ADAMTS13 Activity with Reflex to Inhibitor : 1002426

Message
CRITICAL FROZEN. Separate specimens must be submitted when multiple tests are ordered.

Test Code
ADAMST or 1002426

Alias/See Also
VWF Cleaving Protease (vWF-CP); vWF Protease Activity (ADAMTS-13); VWF Cleaving Protease (ADAMTS-13; vWF-CP (ADAMTS-13); von Willebrand Factor Protease Activity (ADAMTS-13)

CPT Codes
85397

Includes
If ADAMTS13 Activity is less than or equal to 30, ADAMTS13 Inhibitor will be performed at an additional charge (CPT code(s); 85335). (non-orderable 1016591)

Instructions
Lt. blue (3.2% sodium citrate).

Transport Container
Centrifuge light blue-top tube 15 minutes at approx. 1500 g within 60 minutes of collection. Using a plastic pipette, remove plasma, taking care to avoid the WBC/platelet buffy layer and place into a plastic vial. Centrifuge a second time and transfer platelet-poor plasma into standard plastic transport tube. Plasma must be free of platelets (less than 10,000/mcl). Freeze immediately 1 mL plasma (Min. 0.5 mL).

Transport Temperature
Frozen.

Specimen Stability
Ambient: Unacceptable; Refrigerated: Unacceptable; Frozen -20 C: 21 days; Frozen -70 C: 6 months

Reject Criteria (Eg, hemolysis?
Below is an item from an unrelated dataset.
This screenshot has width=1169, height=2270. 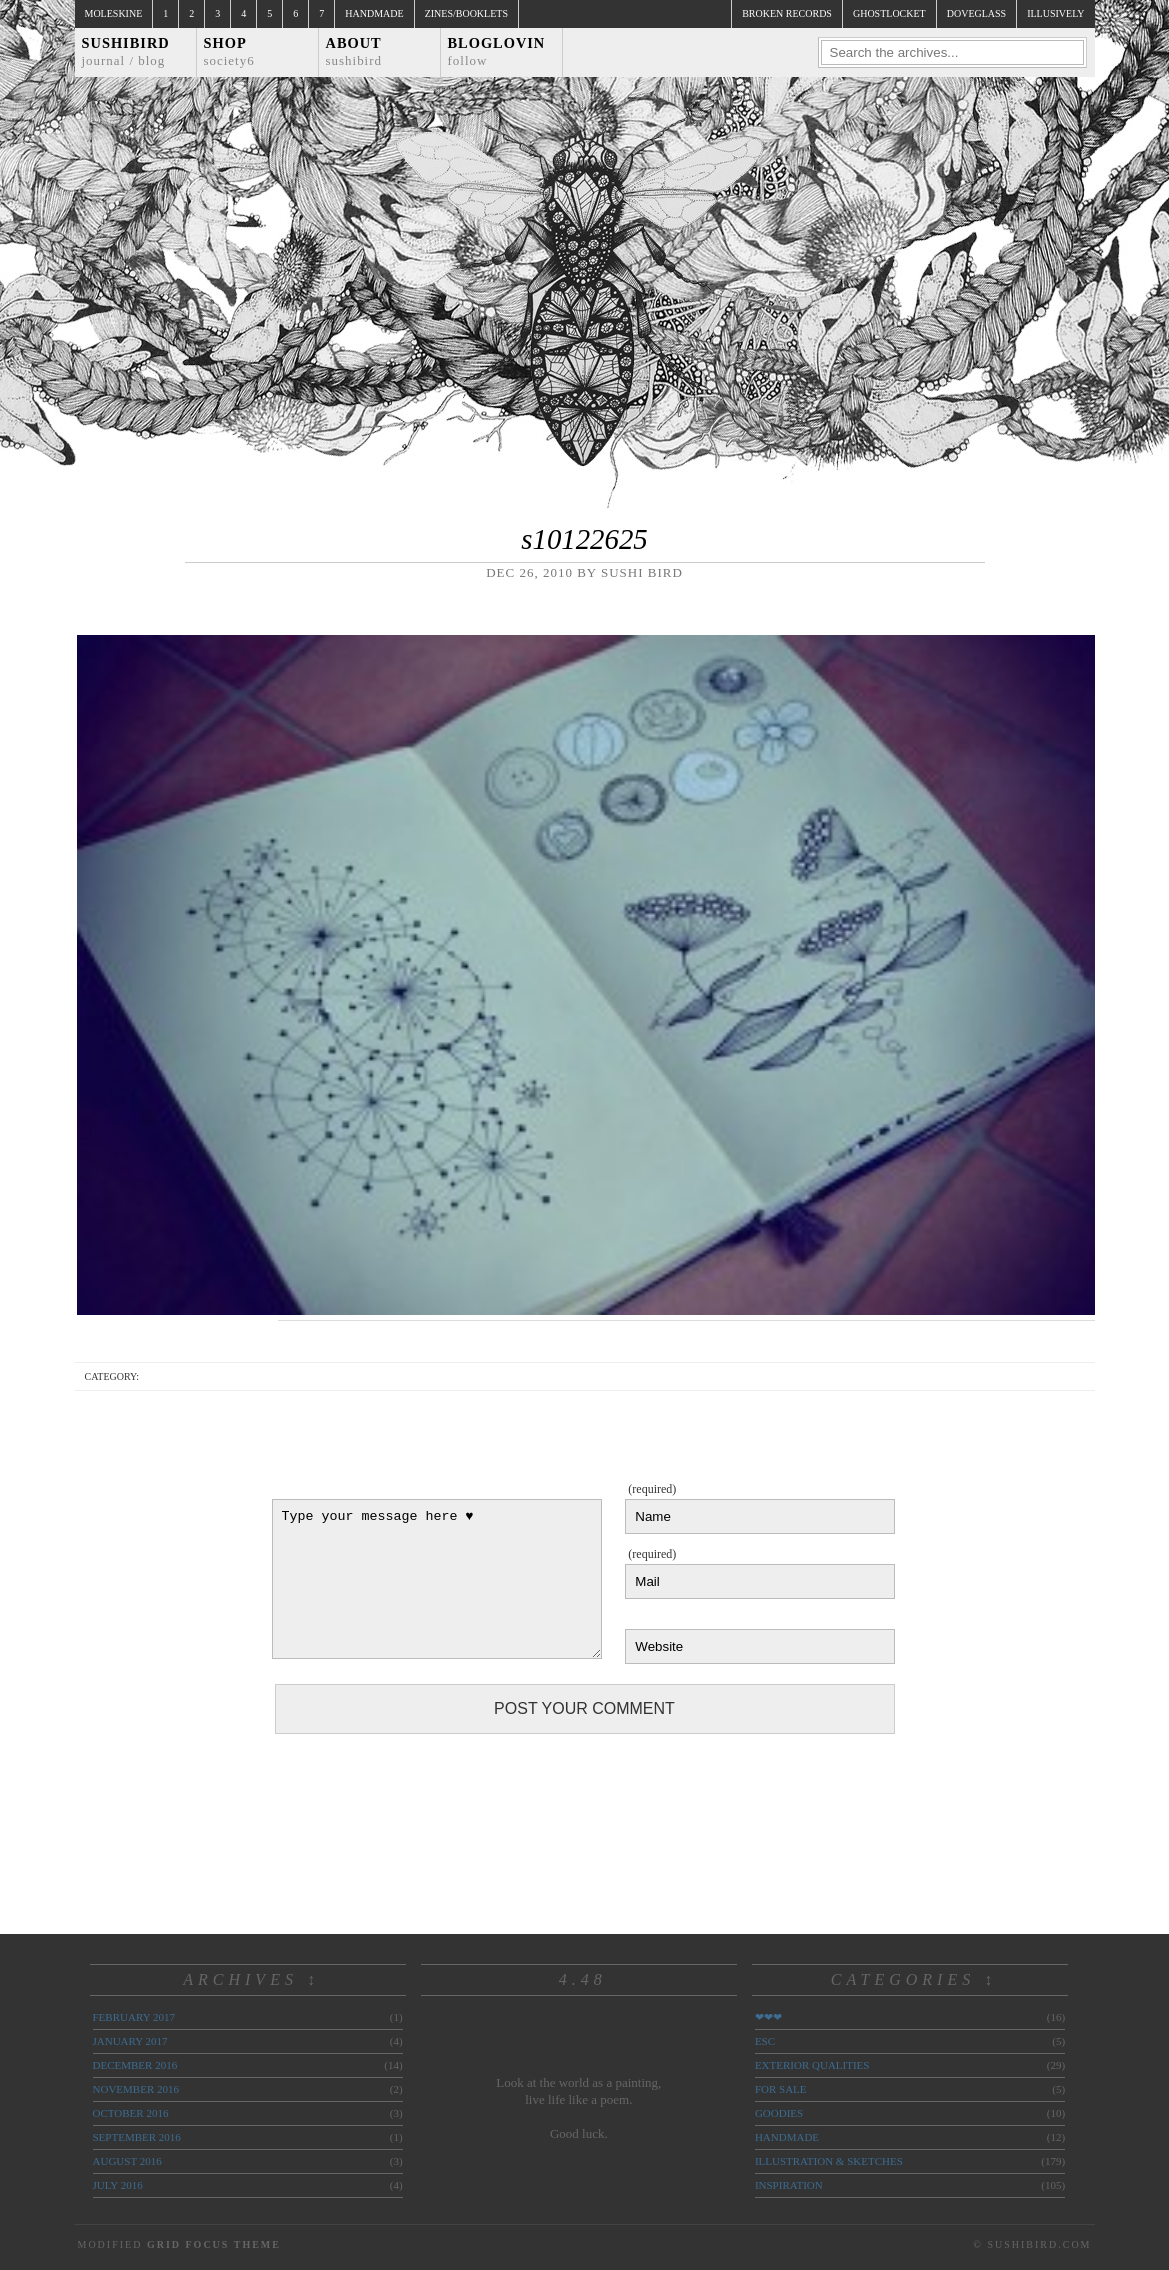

Lipemia? Thaw/Other?)
EDTA plasma

Methodology
Immunoassay (IA)

Setup Schedule
Sunday - Thursday

Report Available
2-4 days (From receipt at performing laboratory)

Limitations
This test was performed using a kit that has not been cleared or approved by the FDA. The analytical performance characteristics of this test have been determined by Quest Diagnostics. This test should not be used for diagnosis without confirmation by other medically established means.

Reference Range
ADAMTS13 Activity 68-163 % Activity
If reflex: ADAMTS13 Inhibitor less than 0.4 BEU

Clinical Significance
ADAMTS-13 is a zinc metalloprotease that cleaves ultra large vWF multimers. Studies have shown that low levels of ADAMTS-13 activity are associated with thrombotic thrombocytopenic purpura (TTP), a life-threatening hematological condition characterized by a low platelet count, microvascular thrombi, red cell fragmentation, and renal complications. Congenital TTP is a rare inherited disease caused by mutations within the ADAMTS-13 gene, which result in the production of non-functional protein. The acquired form of TTP is an autoimmune-like disorder caused by the development of autoantibodies to ADAMTS-13 that inhibits enzyme activity.

Performing Laboratory
Quest Diagnostics



The CPT Codes provided in this document are based on AMA guidelines and are for informational purposes only. CPT coding is the sole responsibility of the billing party. Please direct any questions regarding coding to the payor being billed. Any Profile/panel component may be ordered separately. Reflex tests are performed at an additional charge.